You might not agree, but I’m just saying, it looks to me that our species’ ability to fight off disease has gone downhill since the start of major livestock farming in the Neolithic, at the same time our link to the land was partly severed, something made even more severe in the Industrial and now Technological revolutions. We sometimes act as if we don’t need the Earth and nature anymore and yet we need its natural processes or so called ‘services’ more than ever. We grossly underappreciate what nature does for us and give little in return it seems.
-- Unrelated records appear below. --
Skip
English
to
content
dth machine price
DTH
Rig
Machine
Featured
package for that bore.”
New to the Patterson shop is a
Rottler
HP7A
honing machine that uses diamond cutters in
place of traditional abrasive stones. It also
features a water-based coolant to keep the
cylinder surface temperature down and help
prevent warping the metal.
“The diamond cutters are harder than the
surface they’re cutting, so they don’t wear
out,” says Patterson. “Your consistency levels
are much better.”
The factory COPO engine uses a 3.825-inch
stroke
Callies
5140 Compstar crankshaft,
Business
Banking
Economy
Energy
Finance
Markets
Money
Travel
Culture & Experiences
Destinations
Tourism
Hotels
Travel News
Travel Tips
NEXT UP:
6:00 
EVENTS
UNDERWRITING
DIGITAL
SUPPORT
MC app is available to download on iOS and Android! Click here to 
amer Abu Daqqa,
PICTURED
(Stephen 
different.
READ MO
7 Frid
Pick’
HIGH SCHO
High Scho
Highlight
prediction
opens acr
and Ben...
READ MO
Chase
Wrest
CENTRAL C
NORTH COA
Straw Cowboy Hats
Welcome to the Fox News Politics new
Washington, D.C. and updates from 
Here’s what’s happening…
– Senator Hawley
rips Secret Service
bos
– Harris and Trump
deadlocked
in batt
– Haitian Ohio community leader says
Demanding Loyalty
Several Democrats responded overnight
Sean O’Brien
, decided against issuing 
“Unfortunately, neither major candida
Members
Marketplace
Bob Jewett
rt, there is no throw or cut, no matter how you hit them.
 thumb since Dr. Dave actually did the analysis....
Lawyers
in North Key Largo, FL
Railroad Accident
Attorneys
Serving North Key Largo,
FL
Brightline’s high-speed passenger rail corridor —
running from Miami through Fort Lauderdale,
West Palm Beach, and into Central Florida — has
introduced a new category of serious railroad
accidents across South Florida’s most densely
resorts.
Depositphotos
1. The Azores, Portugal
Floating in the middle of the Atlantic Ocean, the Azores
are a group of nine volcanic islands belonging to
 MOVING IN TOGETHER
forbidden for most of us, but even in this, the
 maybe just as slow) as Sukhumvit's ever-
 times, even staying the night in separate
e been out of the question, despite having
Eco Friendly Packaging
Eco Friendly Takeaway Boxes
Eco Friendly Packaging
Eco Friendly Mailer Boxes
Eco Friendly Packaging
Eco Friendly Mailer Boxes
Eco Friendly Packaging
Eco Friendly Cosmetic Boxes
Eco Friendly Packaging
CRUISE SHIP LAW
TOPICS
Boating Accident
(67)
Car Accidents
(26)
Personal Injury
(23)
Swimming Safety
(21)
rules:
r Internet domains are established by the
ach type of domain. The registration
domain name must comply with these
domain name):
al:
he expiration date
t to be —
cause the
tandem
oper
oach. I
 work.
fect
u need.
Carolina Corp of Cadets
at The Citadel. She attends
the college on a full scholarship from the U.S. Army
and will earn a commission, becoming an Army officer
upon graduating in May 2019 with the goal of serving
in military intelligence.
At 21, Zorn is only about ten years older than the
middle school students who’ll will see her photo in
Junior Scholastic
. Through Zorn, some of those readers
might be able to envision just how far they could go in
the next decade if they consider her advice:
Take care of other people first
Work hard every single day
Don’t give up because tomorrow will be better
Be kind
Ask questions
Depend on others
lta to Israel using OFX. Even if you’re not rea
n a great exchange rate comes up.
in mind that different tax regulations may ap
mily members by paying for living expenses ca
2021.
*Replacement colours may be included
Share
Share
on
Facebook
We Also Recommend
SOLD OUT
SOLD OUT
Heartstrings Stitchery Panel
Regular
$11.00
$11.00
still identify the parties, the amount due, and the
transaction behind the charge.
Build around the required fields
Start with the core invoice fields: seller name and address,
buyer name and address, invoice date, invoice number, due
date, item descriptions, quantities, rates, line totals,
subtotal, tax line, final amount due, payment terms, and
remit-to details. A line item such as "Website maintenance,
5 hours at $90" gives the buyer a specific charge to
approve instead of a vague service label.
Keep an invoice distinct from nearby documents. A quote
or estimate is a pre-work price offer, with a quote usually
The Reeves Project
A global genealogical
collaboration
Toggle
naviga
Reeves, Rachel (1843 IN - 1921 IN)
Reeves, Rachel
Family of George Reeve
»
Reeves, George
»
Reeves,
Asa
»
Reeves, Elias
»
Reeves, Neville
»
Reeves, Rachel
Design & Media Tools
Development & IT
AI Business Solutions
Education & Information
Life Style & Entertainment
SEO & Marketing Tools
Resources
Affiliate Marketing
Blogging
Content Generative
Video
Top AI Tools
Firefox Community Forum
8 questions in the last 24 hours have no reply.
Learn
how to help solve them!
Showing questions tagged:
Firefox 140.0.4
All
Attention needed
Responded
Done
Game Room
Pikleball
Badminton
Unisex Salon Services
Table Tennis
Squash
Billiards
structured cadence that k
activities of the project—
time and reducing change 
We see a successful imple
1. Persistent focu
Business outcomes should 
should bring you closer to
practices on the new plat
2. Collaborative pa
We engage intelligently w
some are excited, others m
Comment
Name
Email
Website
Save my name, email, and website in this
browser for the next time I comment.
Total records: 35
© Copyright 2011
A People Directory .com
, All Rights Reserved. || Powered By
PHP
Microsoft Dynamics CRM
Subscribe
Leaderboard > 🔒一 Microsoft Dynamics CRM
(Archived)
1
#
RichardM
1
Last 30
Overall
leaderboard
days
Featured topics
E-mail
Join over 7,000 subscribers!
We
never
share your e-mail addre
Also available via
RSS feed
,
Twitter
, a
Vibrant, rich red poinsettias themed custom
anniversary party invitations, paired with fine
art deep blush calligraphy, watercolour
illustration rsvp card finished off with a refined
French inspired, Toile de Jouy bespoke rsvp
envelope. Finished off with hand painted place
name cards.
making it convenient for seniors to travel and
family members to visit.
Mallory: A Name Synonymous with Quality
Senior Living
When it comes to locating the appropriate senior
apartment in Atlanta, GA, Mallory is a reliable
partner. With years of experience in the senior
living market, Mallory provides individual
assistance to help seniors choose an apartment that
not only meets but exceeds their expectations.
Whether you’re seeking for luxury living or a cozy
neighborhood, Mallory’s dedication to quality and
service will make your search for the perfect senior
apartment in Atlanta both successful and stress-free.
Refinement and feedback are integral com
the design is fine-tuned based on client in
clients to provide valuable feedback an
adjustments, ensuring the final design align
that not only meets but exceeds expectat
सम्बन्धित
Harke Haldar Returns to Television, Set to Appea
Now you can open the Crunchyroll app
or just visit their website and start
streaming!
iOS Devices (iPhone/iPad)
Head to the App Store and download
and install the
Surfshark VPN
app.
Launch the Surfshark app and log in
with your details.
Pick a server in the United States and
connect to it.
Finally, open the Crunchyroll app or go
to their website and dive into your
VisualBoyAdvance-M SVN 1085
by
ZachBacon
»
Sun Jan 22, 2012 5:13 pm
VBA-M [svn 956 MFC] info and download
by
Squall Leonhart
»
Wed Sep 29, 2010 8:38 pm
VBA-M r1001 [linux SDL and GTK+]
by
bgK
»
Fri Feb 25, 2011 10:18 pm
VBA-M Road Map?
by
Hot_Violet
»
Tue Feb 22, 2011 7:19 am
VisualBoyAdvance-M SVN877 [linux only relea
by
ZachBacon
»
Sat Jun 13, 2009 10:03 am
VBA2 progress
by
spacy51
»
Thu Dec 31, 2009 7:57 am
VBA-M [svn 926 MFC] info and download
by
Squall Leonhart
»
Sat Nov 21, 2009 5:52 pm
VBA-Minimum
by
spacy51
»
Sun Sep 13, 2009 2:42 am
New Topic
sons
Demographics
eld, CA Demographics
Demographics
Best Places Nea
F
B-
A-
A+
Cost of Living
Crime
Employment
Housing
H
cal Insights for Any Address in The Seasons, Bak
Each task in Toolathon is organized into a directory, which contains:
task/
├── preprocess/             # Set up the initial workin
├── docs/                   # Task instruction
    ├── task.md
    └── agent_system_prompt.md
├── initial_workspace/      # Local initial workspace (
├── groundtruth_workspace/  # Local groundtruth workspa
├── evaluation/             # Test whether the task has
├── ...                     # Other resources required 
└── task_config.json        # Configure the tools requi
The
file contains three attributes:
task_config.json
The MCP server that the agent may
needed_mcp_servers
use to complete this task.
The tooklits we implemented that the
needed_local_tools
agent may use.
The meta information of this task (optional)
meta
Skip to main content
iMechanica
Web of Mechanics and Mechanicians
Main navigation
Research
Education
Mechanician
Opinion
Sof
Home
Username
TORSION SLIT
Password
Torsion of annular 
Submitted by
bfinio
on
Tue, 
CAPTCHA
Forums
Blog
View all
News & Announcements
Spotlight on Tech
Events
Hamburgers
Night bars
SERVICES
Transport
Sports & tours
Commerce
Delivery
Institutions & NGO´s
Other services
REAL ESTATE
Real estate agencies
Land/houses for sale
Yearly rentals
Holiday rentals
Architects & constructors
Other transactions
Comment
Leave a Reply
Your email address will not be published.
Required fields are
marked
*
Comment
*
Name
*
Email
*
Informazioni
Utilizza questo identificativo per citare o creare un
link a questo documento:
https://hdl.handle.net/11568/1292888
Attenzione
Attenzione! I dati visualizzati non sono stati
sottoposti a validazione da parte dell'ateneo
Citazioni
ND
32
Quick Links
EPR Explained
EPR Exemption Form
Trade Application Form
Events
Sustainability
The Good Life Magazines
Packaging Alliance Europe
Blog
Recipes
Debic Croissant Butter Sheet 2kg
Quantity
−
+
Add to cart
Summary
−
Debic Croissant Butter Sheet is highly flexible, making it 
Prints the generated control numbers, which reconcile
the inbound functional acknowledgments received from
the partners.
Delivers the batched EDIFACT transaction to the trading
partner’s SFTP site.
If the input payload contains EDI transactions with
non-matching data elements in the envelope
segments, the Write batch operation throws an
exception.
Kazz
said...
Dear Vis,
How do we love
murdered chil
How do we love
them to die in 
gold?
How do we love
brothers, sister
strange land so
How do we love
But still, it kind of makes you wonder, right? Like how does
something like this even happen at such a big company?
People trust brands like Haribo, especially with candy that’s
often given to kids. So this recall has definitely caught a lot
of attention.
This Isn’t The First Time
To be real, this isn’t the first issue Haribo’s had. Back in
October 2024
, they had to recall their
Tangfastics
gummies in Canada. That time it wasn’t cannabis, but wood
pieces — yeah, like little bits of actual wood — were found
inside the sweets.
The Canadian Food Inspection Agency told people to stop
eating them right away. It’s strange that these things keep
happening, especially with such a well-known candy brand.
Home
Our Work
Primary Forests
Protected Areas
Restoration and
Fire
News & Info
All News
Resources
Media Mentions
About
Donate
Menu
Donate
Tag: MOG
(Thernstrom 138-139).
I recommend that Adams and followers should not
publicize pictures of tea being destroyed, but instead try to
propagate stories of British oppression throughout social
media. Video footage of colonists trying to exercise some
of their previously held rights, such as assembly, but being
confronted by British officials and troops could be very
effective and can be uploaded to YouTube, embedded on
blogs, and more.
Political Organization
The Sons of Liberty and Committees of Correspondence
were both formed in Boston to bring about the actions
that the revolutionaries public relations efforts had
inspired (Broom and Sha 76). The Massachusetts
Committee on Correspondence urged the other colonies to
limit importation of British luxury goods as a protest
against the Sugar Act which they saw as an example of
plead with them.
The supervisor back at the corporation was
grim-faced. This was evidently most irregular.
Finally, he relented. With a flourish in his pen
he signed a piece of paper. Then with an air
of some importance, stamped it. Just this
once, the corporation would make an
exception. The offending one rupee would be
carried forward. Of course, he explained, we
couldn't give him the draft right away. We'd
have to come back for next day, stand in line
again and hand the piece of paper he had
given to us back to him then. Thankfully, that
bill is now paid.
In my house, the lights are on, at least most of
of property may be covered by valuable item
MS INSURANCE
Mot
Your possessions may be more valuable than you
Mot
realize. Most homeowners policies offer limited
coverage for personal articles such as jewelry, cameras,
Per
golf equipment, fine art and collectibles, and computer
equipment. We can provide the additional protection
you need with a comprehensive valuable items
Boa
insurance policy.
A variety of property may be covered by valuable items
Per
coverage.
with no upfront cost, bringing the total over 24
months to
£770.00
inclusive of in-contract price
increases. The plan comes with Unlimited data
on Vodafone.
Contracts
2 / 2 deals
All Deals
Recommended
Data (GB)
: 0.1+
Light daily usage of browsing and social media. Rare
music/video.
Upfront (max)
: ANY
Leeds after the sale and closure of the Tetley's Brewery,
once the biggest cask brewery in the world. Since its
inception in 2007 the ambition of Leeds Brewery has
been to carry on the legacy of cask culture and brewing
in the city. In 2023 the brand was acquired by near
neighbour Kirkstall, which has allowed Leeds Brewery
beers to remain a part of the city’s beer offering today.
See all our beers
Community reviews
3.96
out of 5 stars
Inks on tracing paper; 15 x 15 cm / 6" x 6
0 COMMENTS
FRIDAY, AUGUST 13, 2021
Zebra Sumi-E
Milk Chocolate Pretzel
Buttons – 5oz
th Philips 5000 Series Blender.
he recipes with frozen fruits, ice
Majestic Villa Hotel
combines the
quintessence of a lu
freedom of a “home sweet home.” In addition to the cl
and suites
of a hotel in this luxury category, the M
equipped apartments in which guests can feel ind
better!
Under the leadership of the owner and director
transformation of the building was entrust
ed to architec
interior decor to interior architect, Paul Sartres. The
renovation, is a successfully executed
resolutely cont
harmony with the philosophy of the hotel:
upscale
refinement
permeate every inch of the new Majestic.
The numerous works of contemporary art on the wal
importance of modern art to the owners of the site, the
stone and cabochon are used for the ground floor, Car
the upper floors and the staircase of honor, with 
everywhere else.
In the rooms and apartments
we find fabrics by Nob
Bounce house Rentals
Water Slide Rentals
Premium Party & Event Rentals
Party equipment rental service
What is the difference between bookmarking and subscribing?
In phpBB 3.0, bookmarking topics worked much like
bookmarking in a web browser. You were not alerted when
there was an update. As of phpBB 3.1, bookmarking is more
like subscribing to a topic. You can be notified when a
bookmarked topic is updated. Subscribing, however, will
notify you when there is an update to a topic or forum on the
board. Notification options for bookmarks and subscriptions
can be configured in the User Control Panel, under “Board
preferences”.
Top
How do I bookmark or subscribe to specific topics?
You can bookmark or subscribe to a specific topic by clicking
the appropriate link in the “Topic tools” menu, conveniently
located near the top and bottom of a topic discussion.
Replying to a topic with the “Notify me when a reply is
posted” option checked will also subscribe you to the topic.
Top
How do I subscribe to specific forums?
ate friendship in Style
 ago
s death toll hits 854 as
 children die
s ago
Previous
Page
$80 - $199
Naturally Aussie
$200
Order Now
So, what about those trees in Sheffield and other sites and on HS2 and other infrastructure projects which threaten to take out not only a few trees but swards of ancient woodland and veteran trees? All this and more is happening exactly at a time when everyone is realising and even government is resourcing tree planting on a massive scale to combat climate breakdown? What are we doing?
Will these trees that somehow got in our way be respected and have their rights recognised? For many it’s too late already. Under cover of the virus lockdown, contractors have felled most of those that were being defended. Will it be the same for those in the next place of inconvenience for us, further down the line?
For now, unfortunately, the answer will have to be yes. No change is imminent, despite all we see around us and the challenges as a species we face. Instead of working towards being in balance with nature we continue to exert our will at its cost. In the end it could actually ‘cost us the Earth’ we need to survive upon.
But maybe, just maybe, there is a glimmer of hope after all this virus fear and pain is eventually managed out. Maybe the obvious links between how we have acted against our own nature and comfort, to the point of endangerment, will be taken up and we will have scared ourselves globally enough to make more people stop and think, then demand that governments act together to change things for good.
Maybe, after all this, and hopefully before the next abhorrence kicks in, as it surely will, we will start to build that new mutual understanding between ourselves and our planet, before it so too late for us and other species.
After the virus, after the social distancing between ourselves, after we appreciate just how much nature has given us in these times, in terms of its natural health services, its’ ‘life support’, perhaps we will cut nature some slack.
Maybe we will listen and learn finally from the indigenous peoples around the world, who have been telling us non-stop we are in danger and have upset the balance already, as we lurch from one nature-based crisis to another.
Then we may once again respect the fundamental, intrinsic rights, of every tree, animal, every part of living Earth, alongside ourselves and we may live a happier, healthier, future existence, more in balance with our own planet. Maybe.